Our love affair with bed sheets started a long time ago. We have always loved making our beds, sleeping on crisp, fresh cotton sheets, and the feel of the fabric on the skin.
It was only when we moved houses and our bed size changed that we realised how difficult it could be to find the perfect ones. We could use everything else again except for our dear sheets. The hoarder in us wanted to keep some of them forever but the voice of the gatherer prevailed and we decided to give them away. There was however, also an excitement of buying new sheets. And so the hunt began. There were so many of them but either too expensive, or poor quality, or didn't come with the right answers. We ended up spending a lot of money on sheets we weren’t very convinced with.
We went on to learn more and discovered that the popularity of cotton has certainly come at a cost to the environment. Although cotton covers only 2.5% of the land under human cultivation, it consumes approximately 20% of the world’s pesticides. That’s an awful lot. There is tremendous usage of water in its production (the volume of freshwater required to produce a single bed sheet is around 9,750 litres) and is now made in modern factories that run on fossil fuels (the textile industry is one of the biggest sources of greenhouse gases). So on one hand while they are extremely resource intensive, on the other, they also pollute water, soil, and air. And after all of this, it is unimaginable how much textile goes to waste almost everywhere in the world including the UK. We ended up feeling terrible about our love for the fabric.
It was around the same time when we happened to be in Goa, India attending a series of talks. One of them happened to be by Mr. Arvind Gupta, a professor who uses trash to make scientific toys for kids in India. That made us look even more deeply at the waste we create and the inequity it causes. It inspired us to think about how we could harness the latent value of waste and use better, cleaner, responsible ways to make things. We also got introduced to the idea of a ‘circular economy’; a simple idea that asks us to look at the way nature manufactures trees, plants, clouds, sand … each bit of every bit is used and nothing creates waste before or after it is made. In fact there is no concept of waste in nature.
After the light bulb moment, we set out on our journey across India (where three fourths of the world’s organic cotton comes from). From farmer cooperatives to textile designers, it took us many months to find the right fabric construction, design, and facility where we could make the best bed linen.
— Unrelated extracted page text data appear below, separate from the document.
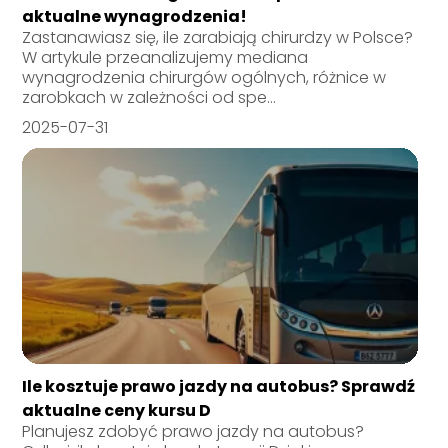
aktualne wynagrodzenia!
Zastanawiasz się, ile zarabiają chirurdzy w Polsce?
W artykule przeanalizujemy mediana
wynagrodzenia chirurgów ogólnych, różnice w
zarobkach w zależności od spe...
2025-07-31
Ile kosztuje prawo jazdy na autobus? Sprawdź
aktualne ceny kursu D
Planujesz zdobyć prawo jazdy na autobus?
In an industry which has flourished on take - make - throw, it certainly hasn’t been easy to have our way. But it has been possible. Cirkel sheets are made with 100% renewable energy, around 95% of water used in manufacturing is re-used and the cotton is organic (which is just 1% of the world’s cotton). We also realised that so much more value can be created from a sheet that’s considered waste and hence the idea of take back came into being.
We hope they bring you the cosiest sleep.